Досифея подала самовар и радостно замычала, когда Привалов заговорил с ней. Объяснив при помощи знаков, что седой старик с большой бородой сердится, она нахмурила брови и даже погрозила кулаком на половину Василия Назарыча. Марья Степановна весело смеялась и сквозь слезы говорила:
— Ну, ну, Досифеюшка, не сердись… Нам наплевать на старика с седой бородой; он сам по себе, мы сами по себе. — Но немая не унималась и при помощи мимики очень красноречиво объясняла, что седой старик и Костю не любит, что он сердитый и нехороший. Марья Степановна заварила чай в старинном чайнике с какими-то необыкновенными цветами и, расставляя посуду, спрашивала:
— А ты у Половодова-то был?
— Да, был на днях.
— Весело было, чай? Ведь он ух какой краснобай и дошлый-предошлый, даром что на селедку походит… И жену видел?
— И жену видел.
— Приглянулась?
— Д-да… очень красивая женщина. Впрочем, я хорошенько не рассмотрел ее.
— Уж не ври, пожалуйста, — с улыбкой заметила старушка и посмотрела на Привалова прищуренными глазами; она хотела по выражению его лица угадать произведенное на него Антонидой Ивановной впечатление. «Врет», — решила она про себя, когда Привалов улыбнулся.

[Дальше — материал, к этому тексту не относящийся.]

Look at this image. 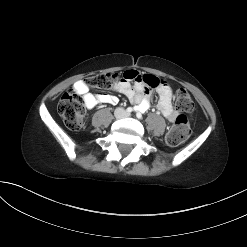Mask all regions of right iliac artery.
<instances>
[{"instance_id":"right-iliac-artery-1","label":"right iliac artery","mask_w":247,"mask_h":247,"mask_svg":"<svg viewBox=\"0 0 247 247\" xmlns=\"http://www.w3.org/2000/svg\"><path fill=\"white\" fill-rule=\"evenodd\" d=\"M133 111V108L132 107H128L127 109H126V112L127 113H131Z\"/></svg>"}]
</instances>
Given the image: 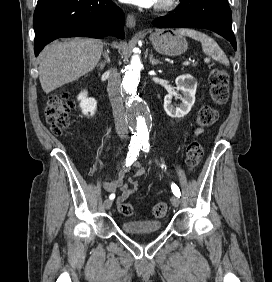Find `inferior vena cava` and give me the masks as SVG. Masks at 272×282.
Segmentation results:
<instances>
[{
  "label": "inferior vena cava",
  "instance_id": "obj_1",
  "mask_svg": "<svg viewBox=\"0 0 272 282\" xmlns=\"http://www.w3.org/2000/svg\"><path fill=\"white\" fill-rule=\"evenodd\" d=\"M107 91L113 110L116 132L120 138H126L128 123L122 99L121 77L115 68L109 71Z\"/></svg>",
  "mask_w": 272,
  "mask_h": 282
}]
</instances>
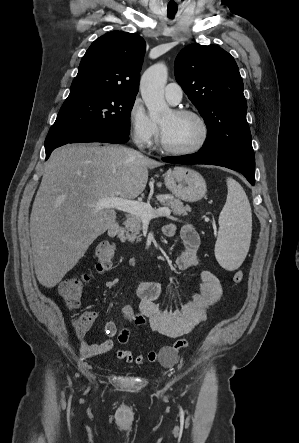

Антонида Ивановна, по мнению Бахаревой, была первой красавицей в Узле, и она часто говорила, покачивая головой: «Всем взяла эта Антонида Ивановна, и полнотой, и лицом, и выходкой!» При этом Марья Степановна каждый раз с коротким вздохом вспоминала, что «вот у Нади, для настоящей женщины, полноты недостает, а у Верочки кожа смуглая и волосы на руках, как у мужчины».
— Ну рассказывай, чем тебя угощала Антонида-то Ивановна, — допрашивала старушка своего гостя.
Привалов рассказал, как умел, про половодовский обед.
— В саду обедали-то, говоришь?
— В саду…
— Это уж, видно, твоему поверенному жарко стало… Уж и нашел себе поверенного, нечего сказать!..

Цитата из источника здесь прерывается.